You can also show how, if the sun and moon line up, you get higher tides, and when the sun is pulling on the lower narrower sides, you get lower (neap)tides.

Next we talked about why we liked the moon (beauty, tides, light at night, made of cheese, etc.).  You know someone had to say it was made of cheese.

But, did you know that the moon is white for the same reason cheese is (more or less) white? Calcium compounds.



I told the kids that I like the moon because it's slowing down the earth- otherwise our day would be 6 hours and we would have very different weather from the faster spin!

I also like it because it stabilizes the tilt of our axis so we have milder, more stable seasons.

And, of course, it does take at least some of the meteors that would have hit Earth.

We did a crater experiment, dropping rocks into two inches of flour covered with a dusting of coca powder.

They tried different sizes of rocks, and dropping them from different distances.  The lab assistants got to try dropping several at once in a "meteor storm!"
Lastly, we talked about what it was like on the moon: cold/hot, rocky/dusty, airless, and, best of all, low gravity!
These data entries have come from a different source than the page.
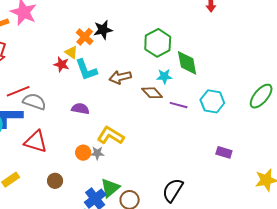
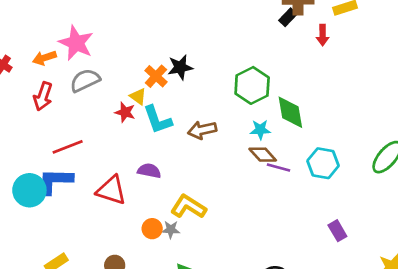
brown diamond: (152, 93) -> (263, 155), moved
gray semicircle: (34, 102) -> (85, 80), moved, turned -45
red triangle: (36, 142) -> (111, 190), moved
purple rectangle: (224, 152) -> (337, 231), turned 42

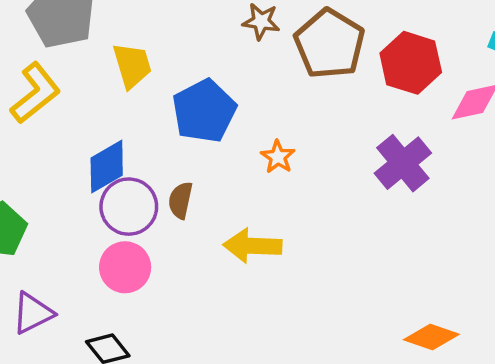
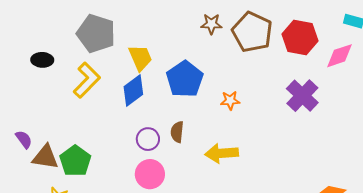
orange star: (278, 157) -> (230, 100), turned -30
blue diamond: (107, 167) -> (133, 91), moved
purple circle: (129, 207) -> (148, 139), size x0.7

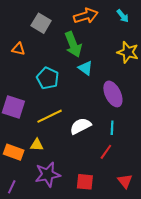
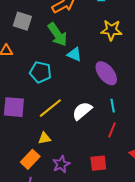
orange rectangle: (14, 152) -> (30, 159), moved, turned -54
purple star: (48, 175) -> (61, 164), size x0.7

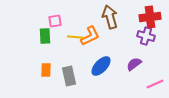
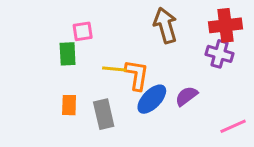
orange L-shape: (90, 36) -> (137, 75), moved, turned -55
yellow line: (75, 37) -> (114, 69), moved
purple semicircle: (134, 64) -> (186, 96), moved

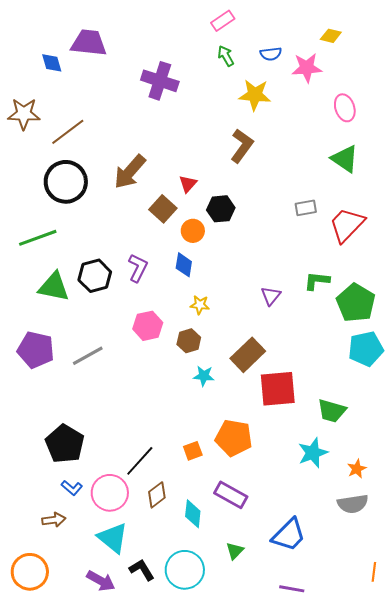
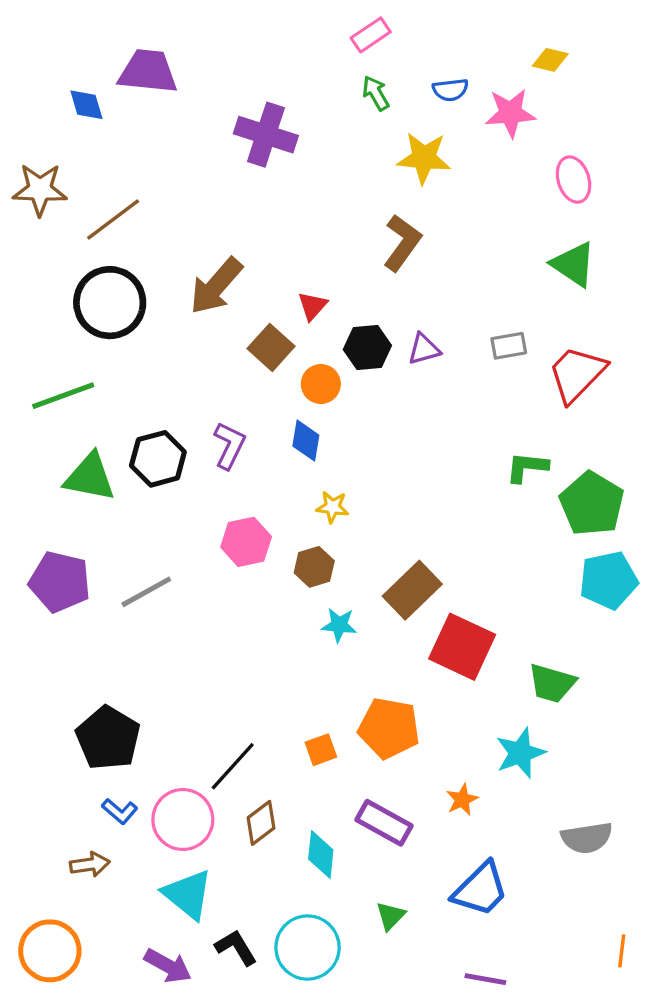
purple triangle: (271, 296) -> (424, 349), moved, turned 35
red square: (278, 389) -> (462, 647), turned 30
orange star: (357, 469) -> (462, 800), moved

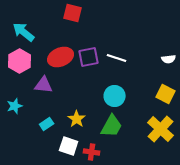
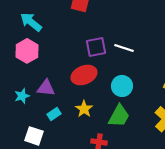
red ellipse: (61, 57) -> (84, 75), moved
purple triangle: (44, 85) -> (46, 88), moved
white square: (69, 146) -> (34, 136), moved

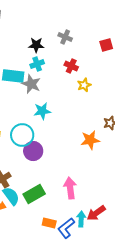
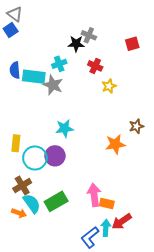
black star: (36, 45) -> (76, 44), moved
cyan star: (42, 111) -> (65, 128), moved
cyan circle: (22, 135) -> (35, 158), moved
orange rectangle: (49, 223) -> (107, 203), moved

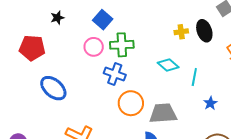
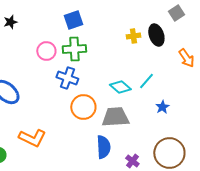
blue square: (103, 20) -> (73, 20), moved, turned 30
cyan diamond: (168, 65) -> (120, 87), moved
cyan line: (194, 77) -> (146, 81), turned 30

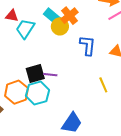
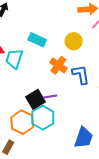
orange cross: (70, 16) -> (58, 65), moved
yellow circle: (60, 26) -> (74, 41), moved
blue L-shape: (88, 45) -> (81, 75), moved

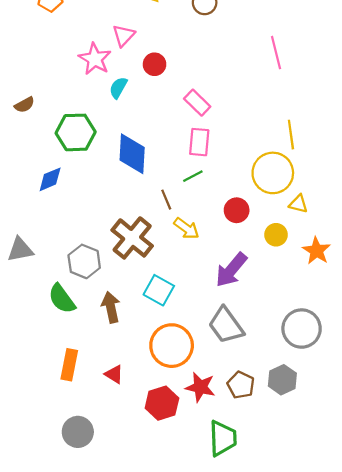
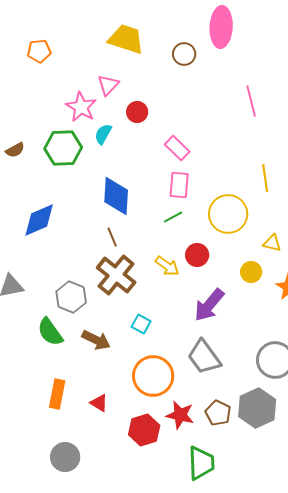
green hexagon: (76, 132) -> (63, 148), moved
yellow circle: (273, 173) -> (228, 214), moved
blue diamond: (50, 179) -> (39, 220), size x1.4
brown line: (166, 200) -> (112, 237), moved
red circle: (237, 210) -> (197, 255), moved
cyan square: (159, 290) -> (141, 324), size x0.7
brown arrow: (111, 307) -> (96, 340), turned 128
gray hexagon: (282, 380) -> (257, 408), size x1.4

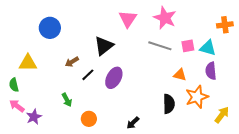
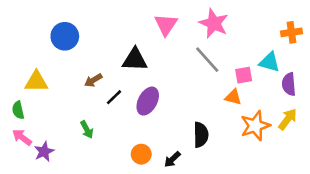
black triangle: (104, 46) -> (135, 60), turned 40
gray line: (160, 46) -> (207, 60), turned 30
pink square: (188, 46) -> (244, 75), moved
purple semicircle: (211, 71) -> (289, 84), moved
black semicircle: (169, 104) -> (201, 135), moved
yellow arrow: (222, 115) -> (288, 119), moved
orange circle: (89, 119) -> (141, 154), moved

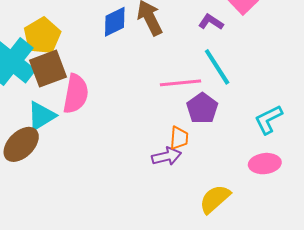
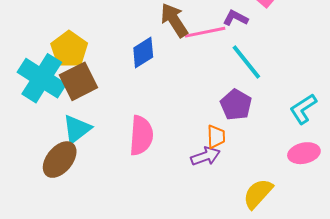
blue diamond: (115, 22) -> (143, 53), moved
pink line: (180, 83) -> (205, 32), moved
pink semicircle: (76, 94) -> (141, 136), moved

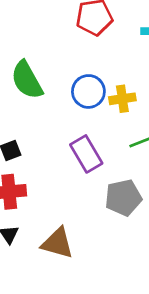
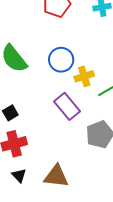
yellow cross: (122, 99) -> (84, 76), moved

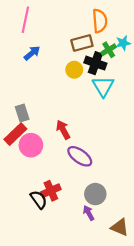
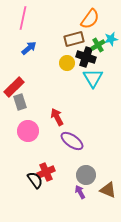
orange semicircle: (100, 21) -> (90, 19), turned 40
red rectangle: (15, 134) -> (14, 87), moved
brown triangle: (120, 227) -> (108, 190), moved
I had them jump as far as they could on the driveway.  Then I multiplied that distance by 6 and marked out how far they would have gone on the moon!

Our smallest jumper would have gone 24 feet!

Our largest jumper would have been past the driveway, past the street and well into the neighbor's yard - 65 feet!

A big thank you to all my flashlight-shining-little kid-carrying-ball-orbitting-planet-impersonating-rock-dropping-moon-jumping-photo-documenting lab assistants!